How do you factor #3x^2 + 4x - 8#?

1 Answer
Jun 13, 2016

Answer:

Factors of #3x^2+4x-8# are #3(x+(2-sqrt28)/3)(x+(2+sqrt28)/3)#.

Explanation:

In #3x^2+4x-8#, the discriminant is #4^2-4*3*(-8)=(16+96)=-112#, is not the square of a rational number.
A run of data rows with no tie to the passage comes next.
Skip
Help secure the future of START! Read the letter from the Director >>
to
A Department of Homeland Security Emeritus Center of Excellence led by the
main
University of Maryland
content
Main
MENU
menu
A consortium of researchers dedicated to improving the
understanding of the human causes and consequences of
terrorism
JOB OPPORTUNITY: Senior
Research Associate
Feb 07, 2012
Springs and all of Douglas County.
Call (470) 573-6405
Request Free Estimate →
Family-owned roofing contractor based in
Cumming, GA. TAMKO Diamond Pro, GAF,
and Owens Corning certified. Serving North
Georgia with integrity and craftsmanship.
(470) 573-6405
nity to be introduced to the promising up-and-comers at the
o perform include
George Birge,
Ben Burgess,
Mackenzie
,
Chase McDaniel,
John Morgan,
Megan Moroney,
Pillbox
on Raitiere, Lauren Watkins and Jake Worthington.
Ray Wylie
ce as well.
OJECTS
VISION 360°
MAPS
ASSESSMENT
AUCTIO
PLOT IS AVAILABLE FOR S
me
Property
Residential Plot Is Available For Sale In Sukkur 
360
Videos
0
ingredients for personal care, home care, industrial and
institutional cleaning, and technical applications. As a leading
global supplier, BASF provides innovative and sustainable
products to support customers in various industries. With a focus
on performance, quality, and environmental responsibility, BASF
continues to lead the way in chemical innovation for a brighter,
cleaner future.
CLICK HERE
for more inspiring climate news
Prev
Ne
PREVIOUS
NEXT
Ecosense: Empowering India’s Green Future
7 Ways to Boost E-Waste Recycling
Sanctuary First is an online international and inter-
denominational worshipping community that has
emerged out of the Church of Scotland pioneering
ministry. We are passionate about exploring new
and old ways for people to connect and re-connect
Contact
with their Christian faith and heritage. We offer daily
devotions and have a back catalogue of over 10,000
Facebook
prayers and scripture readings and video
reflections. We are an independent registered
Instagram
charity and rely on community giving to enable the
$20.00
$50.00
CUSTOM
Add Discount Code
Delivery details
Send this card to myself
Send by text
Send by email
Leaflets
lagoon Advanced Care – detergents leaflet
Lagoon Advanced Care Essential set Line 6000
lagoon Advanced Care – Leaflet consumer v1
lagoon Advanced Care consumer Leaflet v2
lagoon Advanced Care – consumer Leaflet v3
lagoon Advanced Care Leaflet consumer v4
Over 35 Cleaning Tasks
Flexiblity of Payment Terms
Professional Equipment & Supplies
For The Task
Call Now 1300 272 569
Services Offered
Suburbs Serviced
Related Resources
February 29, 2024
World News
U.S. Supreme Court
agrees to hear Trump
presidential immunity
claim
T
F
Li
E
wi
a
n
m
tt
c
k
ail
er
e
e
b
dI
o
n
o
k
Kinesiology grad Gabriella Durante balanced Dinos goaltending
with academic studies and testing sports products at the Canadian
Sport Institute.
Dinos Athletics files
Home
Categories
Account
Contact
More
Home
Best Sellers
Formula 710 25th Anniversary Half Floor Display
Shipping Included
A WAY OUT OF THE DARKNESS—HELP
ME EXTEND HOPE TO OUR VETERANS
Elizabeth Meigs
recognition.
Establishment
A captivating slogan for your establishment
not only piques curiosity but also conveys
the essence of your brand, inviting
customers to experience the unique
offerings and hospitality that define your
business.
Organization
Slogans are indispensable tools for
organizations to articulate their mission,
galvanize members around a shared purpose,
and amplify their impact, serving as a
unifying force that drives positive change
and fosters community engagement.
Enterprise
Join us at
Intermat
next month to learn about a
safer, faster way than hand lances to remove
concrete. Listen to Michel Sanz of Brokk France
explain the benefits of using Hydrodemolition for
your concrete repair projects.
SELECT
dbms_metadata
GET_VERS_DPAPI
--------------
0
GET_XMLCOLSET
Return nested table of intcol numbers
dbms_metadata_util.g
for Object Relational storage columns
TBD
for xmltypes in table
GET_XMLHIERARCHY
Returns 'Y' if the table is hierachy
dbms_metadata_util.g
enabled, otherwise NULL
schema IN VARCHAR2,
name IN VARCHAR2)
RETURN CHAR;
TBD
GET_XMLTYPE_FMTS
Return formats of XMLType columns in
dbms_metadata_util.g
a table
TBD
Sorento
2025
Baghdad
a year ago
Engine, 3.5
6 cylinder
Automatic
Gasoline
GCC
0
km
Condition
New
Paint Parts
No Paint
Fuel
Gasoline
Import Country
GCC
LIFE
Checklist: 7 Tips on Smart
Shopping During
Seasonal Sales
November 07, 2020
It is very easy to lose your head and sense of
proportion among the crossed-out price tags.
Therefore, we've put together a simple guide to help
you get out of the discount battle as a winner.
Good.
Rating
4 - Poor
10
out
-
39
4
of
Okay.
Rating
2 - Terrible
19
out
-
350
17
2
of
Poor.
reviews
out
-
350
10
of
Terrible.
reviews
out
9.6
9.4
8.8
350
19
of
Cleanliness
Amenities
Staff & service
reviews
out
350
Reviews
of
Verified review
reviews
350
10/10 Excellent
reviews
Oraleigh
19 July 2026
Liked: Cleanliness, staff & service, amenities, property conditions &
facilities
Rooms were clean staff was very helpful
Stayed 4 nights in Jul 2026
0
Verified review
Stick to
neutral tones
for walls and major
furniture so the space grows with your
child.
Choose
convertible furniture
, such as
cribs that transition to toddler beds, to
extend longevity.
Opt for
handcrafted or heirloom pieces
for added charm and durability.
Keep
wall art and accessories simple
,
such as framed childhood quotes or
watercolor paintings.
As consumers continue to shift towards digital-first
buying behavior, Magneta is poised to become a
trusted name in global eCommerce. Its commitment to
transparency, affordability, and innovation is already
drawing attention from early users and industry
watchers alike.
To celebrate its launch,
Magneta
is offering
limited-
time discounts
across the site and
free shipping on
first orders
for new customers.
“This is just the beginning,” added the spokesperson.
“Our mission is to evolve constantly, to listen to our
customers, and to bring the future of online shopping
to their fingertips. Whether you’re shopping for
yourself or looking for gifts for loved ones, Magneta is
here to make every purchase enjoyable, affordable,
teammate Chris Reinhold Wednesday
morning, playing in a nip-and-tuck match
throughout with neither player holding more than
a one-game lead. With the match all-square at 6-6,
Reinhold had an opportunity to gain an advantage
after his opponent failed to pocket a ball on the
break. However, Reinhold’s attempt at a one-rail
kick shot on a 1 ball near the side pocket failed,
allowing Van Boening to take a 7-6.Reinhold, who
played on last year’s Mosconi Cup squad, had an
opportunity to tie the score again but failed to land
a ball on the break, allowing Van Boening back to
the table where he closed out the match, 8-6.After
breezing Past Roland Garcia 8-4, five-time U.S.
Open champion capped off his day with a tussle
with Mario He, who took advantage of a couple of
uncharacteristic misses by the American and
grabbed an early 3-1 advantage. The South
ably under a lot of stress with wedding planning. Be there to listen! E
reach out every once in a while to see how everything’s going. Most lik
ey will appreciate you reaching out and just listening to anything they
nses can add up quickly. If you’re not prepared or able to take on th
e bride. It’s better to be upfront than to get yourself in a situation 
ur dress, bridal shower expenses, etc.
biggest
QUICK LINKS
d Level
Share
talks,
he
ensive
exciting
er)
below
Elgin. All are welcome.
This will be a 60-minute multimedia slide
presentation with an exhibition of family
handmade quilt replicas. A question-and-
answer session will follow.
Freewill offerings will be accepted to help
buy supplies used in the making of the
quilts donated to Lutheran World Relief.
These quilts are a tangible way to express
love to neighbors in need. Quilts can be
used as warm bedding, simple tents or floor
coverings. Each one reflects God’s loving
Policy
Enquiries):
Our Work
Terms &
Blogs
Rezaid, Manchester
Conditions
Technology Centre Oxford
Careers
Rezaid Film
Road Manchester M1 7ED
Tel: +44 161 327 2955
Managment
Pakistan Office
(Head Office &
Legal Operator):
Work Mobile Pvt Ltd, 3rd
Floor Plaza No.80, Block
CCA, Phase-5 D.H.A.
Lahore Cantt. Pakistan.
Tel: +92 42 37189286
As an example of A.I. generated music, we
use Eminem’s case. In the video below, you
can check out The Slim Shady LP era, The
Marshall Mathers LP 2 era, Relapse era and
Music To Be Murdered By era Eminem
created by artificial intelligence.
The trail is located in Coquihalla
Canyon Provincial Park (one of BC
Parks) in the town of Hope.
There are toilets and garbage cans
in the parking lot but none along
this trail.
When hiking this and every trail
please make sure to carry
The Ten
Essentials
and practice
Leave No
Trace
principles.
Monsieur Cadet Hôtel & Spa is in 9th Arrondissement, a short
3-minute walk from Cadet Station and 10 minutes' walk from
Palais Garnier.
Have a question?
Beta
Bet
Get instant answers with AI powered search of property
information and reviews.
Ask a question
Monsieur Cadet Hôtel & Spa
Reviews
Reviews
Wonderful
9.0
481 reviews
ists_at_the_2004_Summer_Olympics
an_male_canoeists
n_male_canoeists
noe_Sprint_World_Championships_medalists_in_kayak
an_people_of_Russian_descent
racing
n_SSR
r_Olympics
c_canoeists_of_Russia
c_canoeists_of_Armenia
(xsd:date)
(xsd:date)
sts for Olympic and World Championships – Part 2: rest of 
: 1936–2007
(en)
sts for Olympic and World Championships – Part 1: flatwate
Hence we cannot factorize it by splitting middle term.

Hence, the way is to find out zeros of quadratic trinomial #3x^2+4x-8#. Zeros of #ax^2+bx+c# are given by quadratic formula #(-b+-sqrt(b^2-4ac))/(2a)#.

So its zeros, which are two irratiional conjugate numbers are given by quadratic formula and are

#(-4+-sqrt112)/(2xx3)# or

#(-4+-2sqrt28)/6# or

#(-4+-2sqrt28)/6# i.e. #(-2-sqrt28)/3# and #(-2+sqrt28)/3#

Now, if #alpha# and #beta# are zeros of quadratic polynomial, then its factors are #(x-alpha)(x-beta)#. However as we have #3# as coefficient of #x^2#, we should multiply it by #3#

Hence factors of #3x^2+4x-8# are #3(x+(2-sqrt28)/3)(x+(2+sqrt28)/3)#.